1

I have a type called Neighbors:

typedef vector<pair<data,int>> Neighbors;

and here's data:

struct data
{
    int par[PARAMETERS];
    int cluster;
    bool visited;
    bool noise;
};

I'm trying to write a function that inserts values from _NeighborPts to NeighborPts (but only ones that aren't already in NeighborPts):

void insert_unique(Neighbors* NeighborPts, const Neighbors& _NeighborPts)
{
    Neighbors_const_it _it = _NeighborPts.begin();
    while(_it != _NeighborPts.end())
    {
        if(/* _it->first.par isn't in *NeighborPts */)
            NeighborPts->push_back(*_it);
        ++_it;
    }
}

and i already have a function equal() which checks if 2 pars are equal.

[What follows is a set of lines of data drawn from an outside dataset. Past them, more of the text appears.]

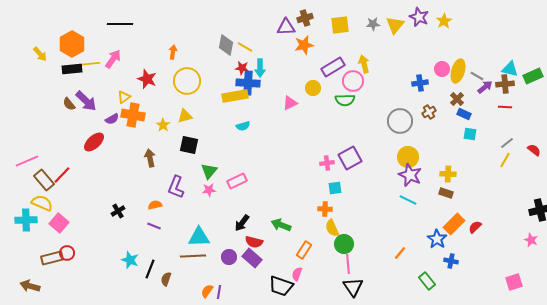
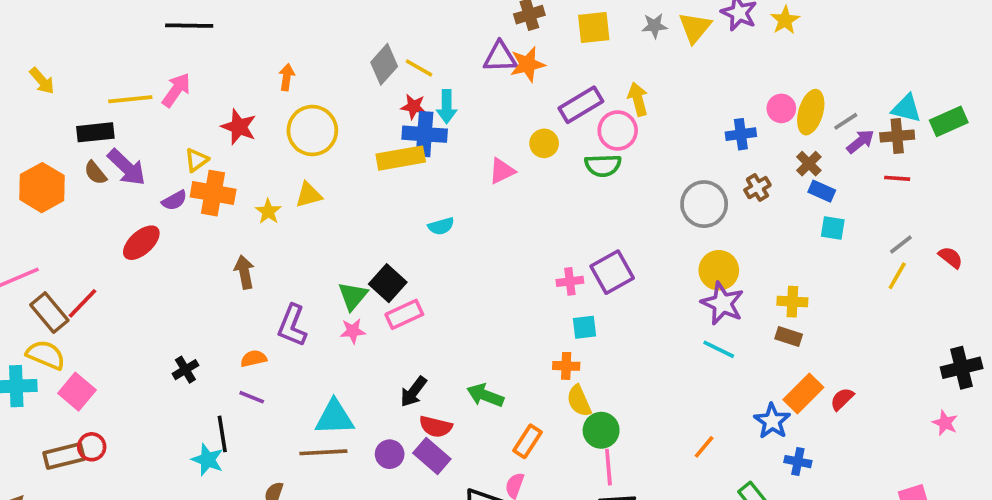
purple triangle: (286, 27) -> (500, 57), moved
orange hexagon: (72, 44) -> (42, 188), moved
gray diamond: (226, 45) -> (384, 64), turned 30
black rectangle: (72, 69) -> (95, 132), moved
gray line: (477, 76) -> (846, 121), turned -64
cyan semicircle: (243, 126) -> (441, 226), moved
black square: (189, 145) -> (388, 283), moved, turned 30
black line: (150, 269) -> (222, 434), moved, turned -30

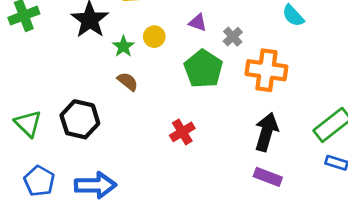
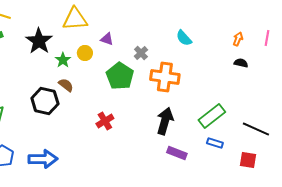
purple triangle: (198, 23) -> (107, 39), moved
black hexagon: (80, 119) -> (45, 101), moved
purple rectangle: (268, 177) -> (177, 153), moved

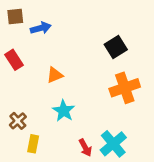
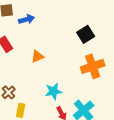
cyan star: (64, 111) -> (54, 91), moved, turned 30

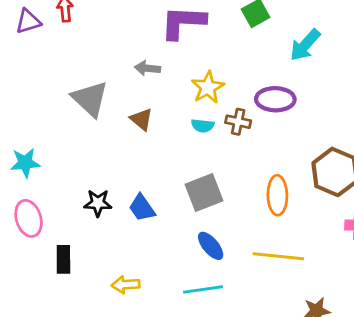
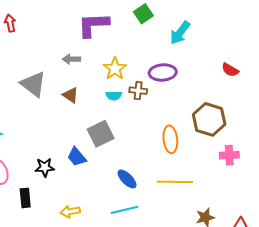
gray square: (204, 193) -> (101, 134), moved
black star: (98, 203) -> (45, 167), moved

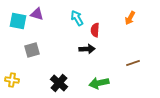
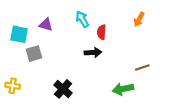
purple triangle: (37, 14) -> (46, 25), moved
cyan square: (18, 21) -> (19, 34), moved
green arrow: (99, 83) -> (123, 89), moved

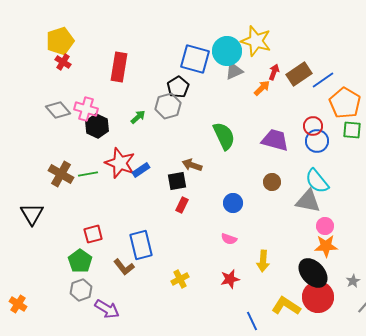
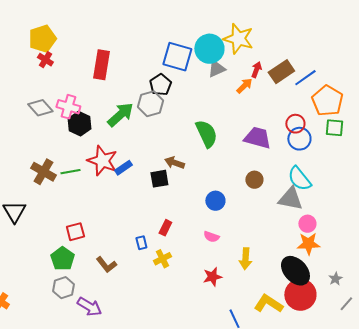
green arrow: (138, 117) -> (120, 115), size x1.8
red rectangle: (182, 205) -> (165, 228), moved
blue rectangle: (141, 245) -> (141, 243), moved, size x0.5
yellow cross: (180, 279) -> (162, 259), moved

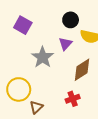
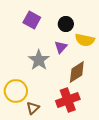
purple square: (23, 25) -> (32, 20), moved
red cross: (73, 99) -> (68, 100), size x1.6

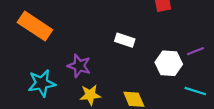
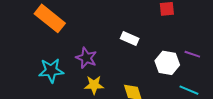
purple line: (195, 51) -> (192, 54), turned 35

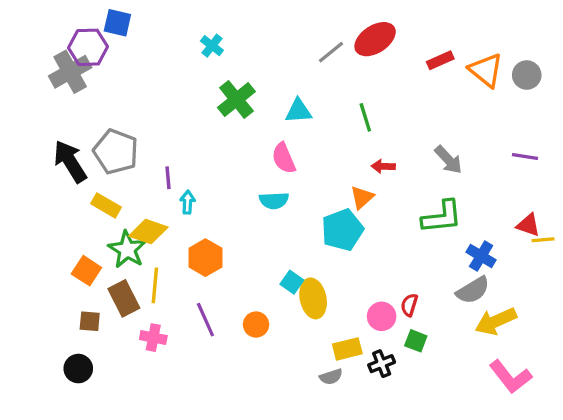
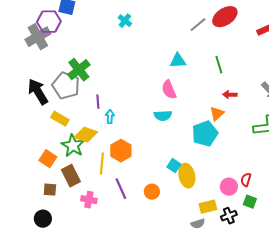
green cross: (236, 99) -> (79, 70), moved
yellow line: (155, 285) -> (102, 164), moved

So do i have to iterate through NeighborPts in a while loop and check if the item is found? or could i use some built-in find or find_if function to do that for me?

Alaa M.
  • 4,961
  • 10
  • 54
  • 95
  • 4
    Why not use `std::set<>` if uniqueness is important? – johnsyweb May 24 '14 at 12:08
  • @Johnsyweb i need them to be unique only by parameter `par` (which is inside `struct data`). i think `set<>` allows uniqueness just for `first` or `second`, am i right? – Alaa M. May 24 '14 at 12:11
  • 4
    You can pass custom comparision function to std::set. – Mohit Jain May 24 '14 at 12:12
  • 3
    You must not use `_NeighborPts` as an identifier, since it's a reserved name. – Kerrek SB May 24 '14 at 12:22
  • @KerrekSB is it? i haven't got any errors/warning for this yet. i used it in all over the program. – Alaa M. May 24 '14 at 12:41
  • 6
    @AlaaM.: "In basketball you cannot hold the ball." - "But look, ma, I'm holding the ball!" – Kerrek SB May 24 '14 at 13:01
  • @AlaaM. Kerrek is correct, see http://stackoverflow.com/questions/228783/what-are-the-rules-about-using-an-underscore-in-a-c-identifier you just had luck so far. :) – Baum mit Augen May 24 '14 at 14:19
  • @MohitJain `set<>` doesn't allow `[]` operator... and i need it. – Alaa M. May 24 '14 at 18:53
  • `operator []` is anyways not important because after inserting values `4 3 4 7 4 5`, you can not expect the index of 5. Still if you are keen with `operator []` as well as uniqueness, you can use `std::find` to make sure whether to insert or not. If you are concerned about efficiency, you can insert something like [treap](http://en.wikipedia.org/wiki/Treap) in which data uniqueness can be checked in `log n` time (BST) and indexes can be maintained as heap and are thus indexable in `log n` time. – Mohit Jain May 24 '14 at 19:06
  • @MohitJain i do need `[]`... can't briefly explain why. and search results show no treap in stl. – Alaa M. May 24 '14 at 19:25
  • stl does not have treap. You need to implement tree class (templatized or specialized for your need) by yourself. Or if performance is not a big concern, you can use `std::find`. If most of the time you insert into vector, and rarely use `operator []`, you can push data in `std::map` as key with value as index (map.size) and later iterate through map to resolve the index. – Mohit Jain May 24 '14 at 19:30
  • @Alaa M. see my revised answer – Daniel Heilper May 24 '14 at 21:20

3 Answers3

1

You can maintain a sorted vector. Use the lower_bound function from C++ algorithms to locate the insert position each time. If the element at the insert position is equal to the insert element then you have a duplicate.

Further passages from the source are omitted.